Ms Fetherstonhaugh held the chief executive position for an interim period of almost six months following the sudden termination of former chief executive David Singe in April 2019. 

In December 2020, an investigation into councils’ confidential meetings revealed councillors offered Ms Fetherstonhaugh $175,000 to take on the position after she had declined two previous offers.

Ms Fetherstonhaugh previously told The Border Watch she would have accepted the position if the “non-negotiable condition” of committing to following the Charter of Agreed Behaviours which was adopted by council in June 2019.

When questioned on the deputy chief executive position, council’s chief executive officer Darryl Whicker said the matter concerning organisation was currently a confidential matter.

“Council’s statement on this matter has already been provided,” he said.

However, Mr Whicker said it was council’s intention to review and replace the community development coordinator with a similar position, with advertising to occur in coming weeks. 

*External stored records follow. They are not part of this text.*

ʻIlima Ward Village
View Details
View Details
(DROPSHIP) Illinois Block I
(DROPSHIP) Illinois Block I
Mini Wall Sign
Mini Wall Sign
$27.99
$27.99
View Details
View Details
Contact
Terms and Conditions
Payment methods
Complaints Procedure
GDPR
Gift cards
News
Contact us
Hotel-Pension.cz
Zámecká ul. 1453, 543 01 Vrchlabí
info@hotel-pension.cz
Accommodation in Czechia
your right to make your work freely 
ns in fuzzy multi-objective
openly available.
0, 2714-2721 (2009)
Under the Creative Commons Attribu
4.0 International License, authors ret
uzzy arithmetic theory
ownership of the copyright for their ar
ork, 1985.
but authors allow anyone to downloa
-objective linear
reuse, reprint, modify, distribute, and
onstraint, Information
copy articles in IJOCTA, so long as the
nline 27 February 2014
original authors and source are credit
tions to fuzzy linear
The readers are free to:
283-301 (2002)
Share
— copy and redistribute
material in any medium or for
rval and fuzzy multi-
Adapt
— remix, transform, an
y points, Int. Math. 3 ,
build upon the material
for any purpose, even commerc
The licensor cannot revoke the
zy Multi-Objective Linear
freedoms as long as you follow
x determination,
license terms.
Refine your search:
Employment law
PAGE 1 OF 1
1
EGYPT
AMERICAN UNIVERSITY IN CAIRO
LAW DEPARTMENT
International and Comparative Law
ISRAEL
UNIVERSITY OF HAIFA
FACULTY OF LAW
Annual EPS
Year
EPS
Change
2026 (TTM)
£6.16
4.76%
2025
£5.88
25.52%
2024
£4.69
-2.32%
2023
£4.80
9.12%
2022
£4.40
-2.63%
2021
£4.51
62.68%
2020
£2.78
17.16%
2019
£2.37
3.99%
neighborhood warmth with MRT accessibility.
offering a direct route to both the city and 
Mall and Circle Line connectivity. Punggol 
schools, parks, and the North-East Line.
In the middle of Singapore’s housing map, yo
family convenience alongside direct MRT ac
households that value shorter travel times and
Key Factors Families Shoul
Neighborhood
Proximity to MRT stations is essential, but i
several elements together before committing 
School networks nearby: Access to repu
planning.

In response to a question on whether there was an exodus of staff leaving council, Mr Whicker said there was no discernible difference in staff turnover from previous years and under previous administrations. 

Mount Gambier City Council general manager city infrastructure Nick Serle has stepped down from the role, leaving three out of four executive management team positions vacant.

It is understood Mr Serle has accepted a position at Wattle Range Council.

Combined with the resignation of former chief executive Andrew Meddle and general manager city growth Judy Nagy last year, Mr Serle’s exit comes as council pursues its biggest project in its history.

Originally touted as a $39.1m project, the Mount Gambier Community and Recreation Hub – now known as the Wulanda Recreation and Convention Centre – was announced by Mr Meddle in August 2020 as increasing to $57m.

Confidential documents obtained by The Border Watch showed a true project cost of $64m, with Mr Meddle ultimately conceding there are “two different costs” for the build, which was unable to be publicly released due to commercial sensitivities.

The position of general manager shared services has yet to be filled despite applications for the five year fixed term contract closing on July 27.

General manager community wellbeing Barbara Cernovskis has retained her role while serving as acting chief executive officer since Mr Meddle’s resigned 18 months into his contract.